Machine Learning Engineer (Real-Time Inference Systems)

We are looking for a highly skilled and independent Machine Learning Engineer to lead the design and development of next-generation real-time inference services. This role involves building the core engine that powers large-scale algorithmic decision-making, serving billions of daily requests with extremely tight latency and performance requirements.
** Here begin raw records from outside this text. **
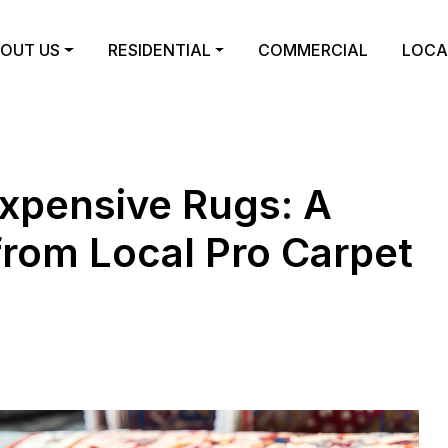
OUT US
RESIDENTIAL
COMMERCIAL
LOCA
Expensive Rugs: A
from Local Pro Carpet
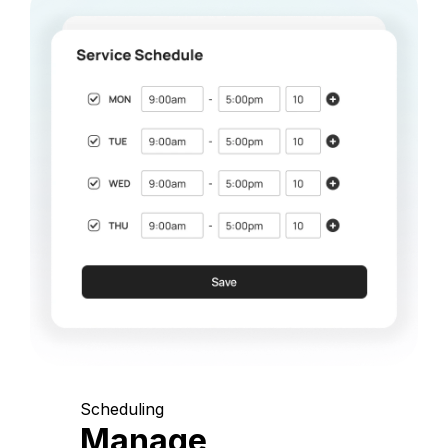
Scheduling
Manage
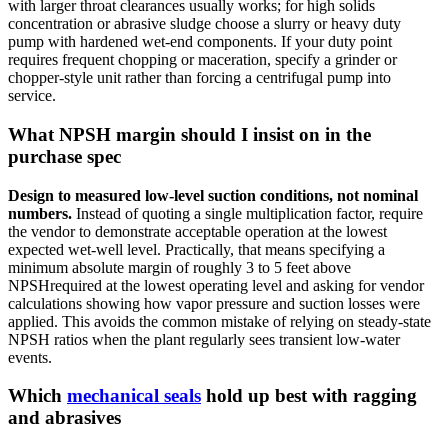
with larger throat clearances usually works; for high solids
concentration or abrasive sludge choose a slurry or heavy duty
pump with hardened wet-end components. If your duty point
requires frequent chopping or maceration, specify a grinder or
chopper-style unit rather than forcing a centrifugal pump into
service.
What NPSH margin should I insist on in the
purchase spec
Design to measured low-level suction conditions, not nominal
numbers.
Instead of quoting a single multiplication factor, require
the vendor to demonstrate acceptable operation at the lowest
expected wet-well level. Practically, that means specifying a
minimum absolute margin of roughly 3 to 5 feet above
NPSHrequired at the lowest operating level and asking for vendor
calculations showing how vapor pressure and suction losses were
applied. This avoids the common mistake of relying on steady-state
NPSH ratios when the plant regularly sees transient low-water
events.
Which
mechanical seals
hold up best with ragging
and abrasives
You will work at the intersection of machine learning, large-scale backend engineering, and business logic, creating robust, high-availability services capable of supporting massive traffic and dynamic real-time decisions. This is an opportunity to own mission-critical systems in a high-performance environment.

Responsibilities

  • Lead the design and development of low-latency algorithmic inference services handling billions of requests per day.
  • Build and scale real-time decision-making engines, combining ML models with business logic under strict SLAs.
  • Work closely with data science teams to deploy models seamlessly into production.
  • Develop systems for model versioning, shadow deployments, and A/B testing in real time.
  • Ensure high availability, scalability, and observability across production services.
  • Continuously optimize latency, throughput, and cost-efficiency using modern tooling and performance techniques.
  • Collaborate cross-functionally with teams across Algo, Infrastructure, Product, Engineering, and Business.
  • Work independently and take ownership of solutions end-to-end.

Requirements

  • B.Sc. or M.Sc. in Computer Science, Software Engineering, or a related field.
  • 5+ years building high-performance backend or ML inference systems.
  • Strong expertise in Python and experience with low-latency serving frameworks (FastAPI, Triton, TorchServe, BentoML).
  • Experience with scalable architectures, message queues (Kafka, Pub/Sub), and asynchronous processing.
  • Deep understanding of ML model deployment, feature parity, and real-time monitoring.
  • Strong experience with cloud environments (AWS, GCP, OCI) and Kubernetes.
  • Hands-on experience with in-memory & NoSQL databases such as Redis, Aerospike, or Bigtable.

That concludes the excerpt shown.